» **INFORMATION SUPPLIED**:
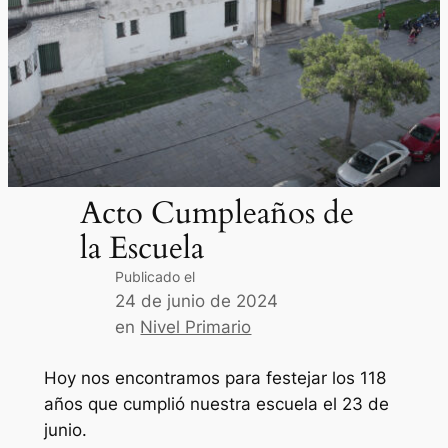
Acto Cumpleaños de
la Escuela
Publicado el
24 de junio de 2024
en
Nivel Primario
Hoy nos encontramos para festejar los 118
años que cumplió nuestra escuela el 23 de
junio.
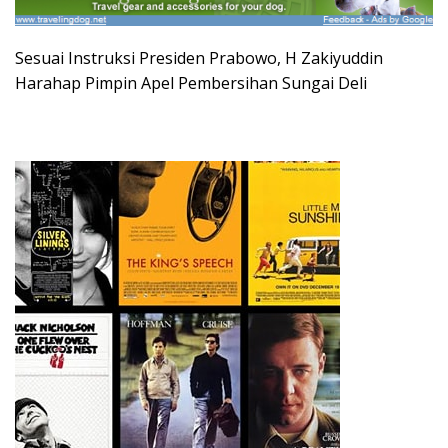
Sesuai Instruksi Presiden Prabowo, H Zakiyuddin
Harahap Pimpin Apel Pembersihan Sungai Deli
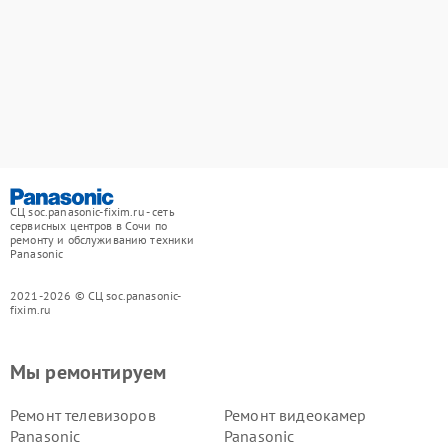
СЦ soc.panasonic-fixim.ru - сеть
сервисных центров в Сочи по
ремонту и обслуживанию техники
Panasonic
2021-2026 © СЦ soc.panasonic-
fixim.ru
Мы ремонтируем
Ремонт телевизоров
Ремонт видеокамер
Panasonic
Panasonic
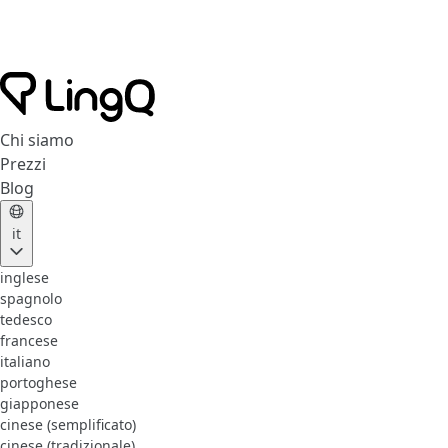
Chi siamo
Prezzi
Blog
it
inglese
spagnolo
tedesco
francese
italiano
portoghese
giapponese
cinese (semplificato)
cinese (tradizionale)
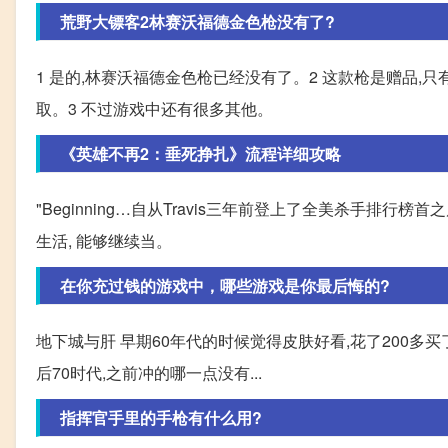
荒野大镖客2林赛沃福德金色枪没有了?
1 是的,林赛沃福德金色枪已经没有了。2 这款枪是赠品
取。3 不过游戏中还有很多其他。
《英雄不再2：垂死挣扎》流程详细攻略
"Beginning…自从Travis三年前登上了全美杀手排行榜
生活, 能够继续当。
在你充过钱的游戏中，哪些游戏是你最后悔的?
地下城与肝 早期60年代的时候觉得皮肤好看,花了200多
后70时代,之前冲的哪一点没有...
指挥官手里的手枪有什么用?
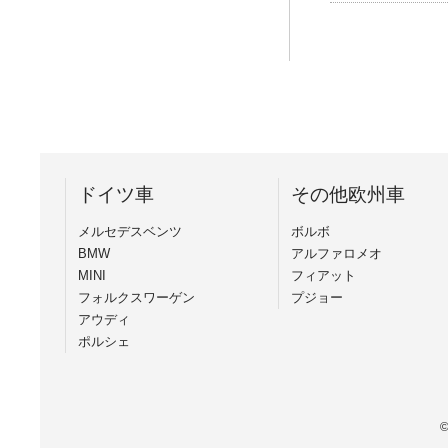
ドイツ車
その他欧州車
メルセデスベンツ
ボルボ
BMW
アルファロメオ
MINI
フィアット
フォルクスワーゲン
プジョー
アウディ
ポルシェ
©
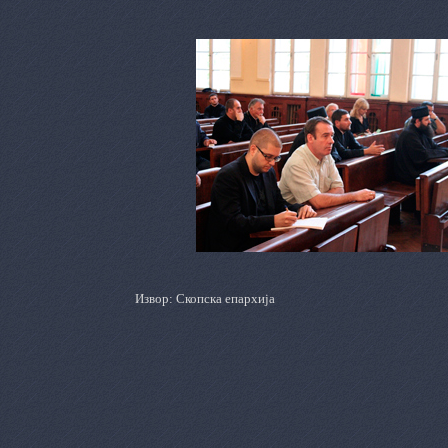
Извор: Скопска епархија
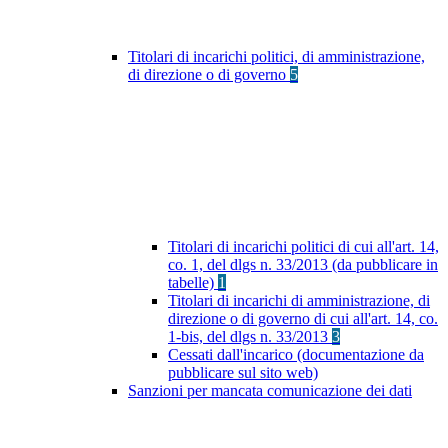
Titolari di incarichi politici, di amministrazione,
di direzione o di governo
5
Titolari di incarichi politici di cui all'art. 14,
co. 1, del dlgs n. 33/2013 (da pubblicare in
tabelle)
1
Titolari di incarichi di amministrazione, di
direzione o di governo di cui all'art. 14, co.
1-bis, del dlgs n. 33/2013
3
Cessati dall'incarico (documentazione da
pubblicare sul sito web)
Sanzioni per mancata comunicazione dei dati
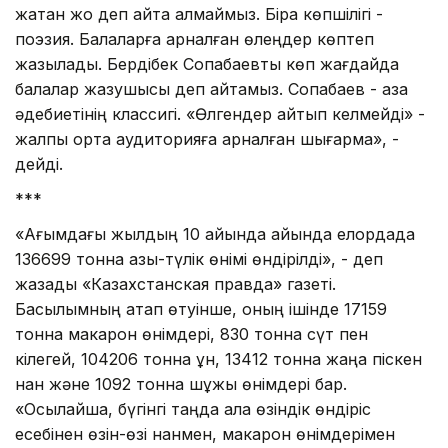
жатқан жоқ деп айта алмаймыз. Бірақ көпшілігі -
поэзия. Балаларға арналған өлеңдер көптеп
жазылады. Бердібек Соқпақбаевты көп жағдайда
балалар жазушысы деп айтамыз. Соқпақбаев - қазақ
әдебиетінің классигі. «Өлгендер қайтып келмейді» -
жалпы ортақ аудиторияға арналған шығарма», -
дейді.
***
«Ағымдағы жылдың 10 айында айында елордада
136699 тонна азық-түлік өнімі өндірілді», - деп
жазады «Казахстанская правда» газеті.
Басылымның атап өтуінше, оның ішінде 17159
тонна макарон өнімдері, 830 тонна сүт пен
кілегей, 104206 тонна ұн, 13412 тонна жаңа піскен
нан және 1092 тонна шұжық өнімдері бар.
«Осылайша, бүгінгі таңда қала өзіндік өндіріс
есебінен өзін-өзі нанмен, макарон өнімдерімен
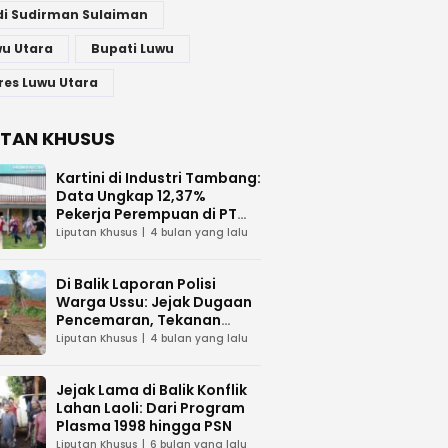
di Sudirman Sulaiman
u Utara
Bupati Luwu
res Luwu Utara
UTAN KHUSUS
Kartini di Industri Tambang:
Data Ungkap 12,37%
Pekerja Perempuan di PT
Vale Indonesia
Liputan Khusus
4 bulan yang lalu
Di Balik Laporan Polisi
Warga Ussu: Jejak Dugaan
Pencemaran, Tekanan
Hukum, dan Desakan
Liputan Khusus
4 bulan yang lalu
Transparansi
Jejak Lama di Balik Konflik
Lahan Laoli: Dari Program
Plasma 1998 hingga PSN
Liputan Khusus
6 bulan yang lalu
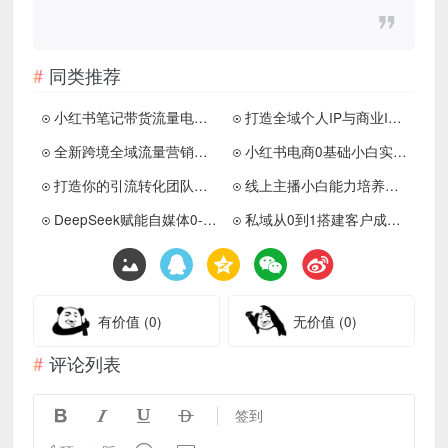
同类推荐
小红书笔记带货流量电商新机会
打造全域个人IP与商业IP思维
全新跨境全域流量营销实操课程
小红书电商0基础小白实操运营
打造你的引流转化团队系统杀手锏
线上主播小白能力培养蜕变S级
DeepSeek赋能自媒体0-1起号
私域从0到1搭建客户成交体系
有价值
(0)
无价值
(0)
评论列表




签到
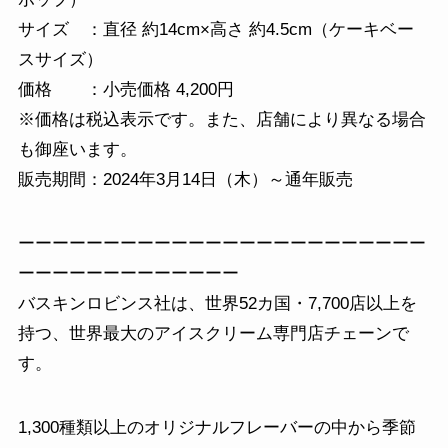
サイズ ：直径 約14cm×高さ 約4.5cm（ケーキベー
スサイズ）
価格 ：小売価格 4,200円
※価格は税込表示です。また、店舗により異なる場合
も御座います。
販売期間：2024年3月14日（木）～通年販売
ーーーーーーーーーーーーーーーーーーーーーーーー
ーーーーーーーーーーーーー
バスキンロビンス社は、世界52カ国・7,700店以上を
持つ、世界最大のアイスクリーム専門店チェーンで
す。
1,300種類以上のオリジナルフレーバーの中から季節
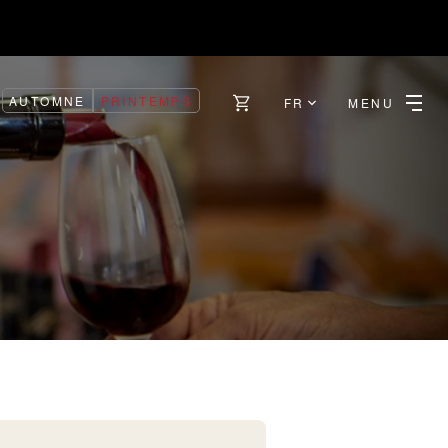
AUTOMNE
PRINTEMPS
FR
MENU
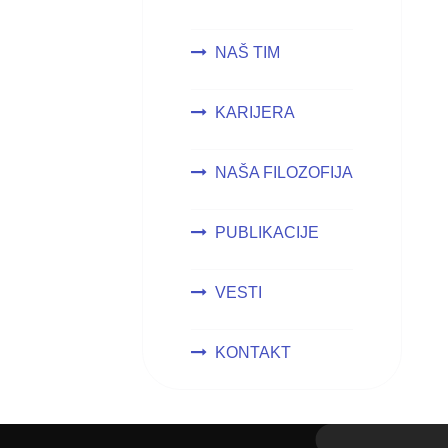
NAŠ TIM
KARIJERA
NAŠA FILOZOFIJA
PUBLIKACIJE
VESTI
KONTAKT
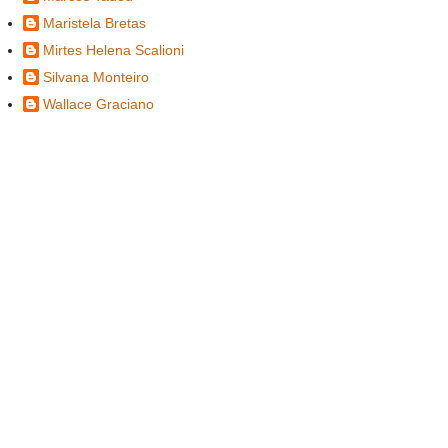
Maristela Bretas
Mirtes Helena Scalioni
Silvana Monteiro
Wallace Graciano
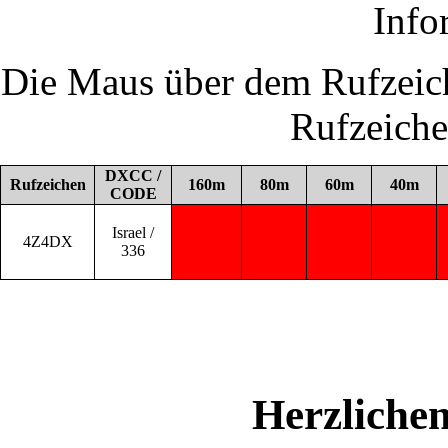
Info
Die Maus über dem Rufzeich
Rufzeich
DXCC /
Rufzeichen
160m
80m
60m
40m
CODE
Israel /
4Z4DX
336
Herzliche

» **TASK STATEMENT**:
Reproduce each line from the records that contains the word "direzione".

» **SOLUTION TO THIS PROBLEM**:
di direzione o di governo
direzione o di governo di cui all'art. 14, co.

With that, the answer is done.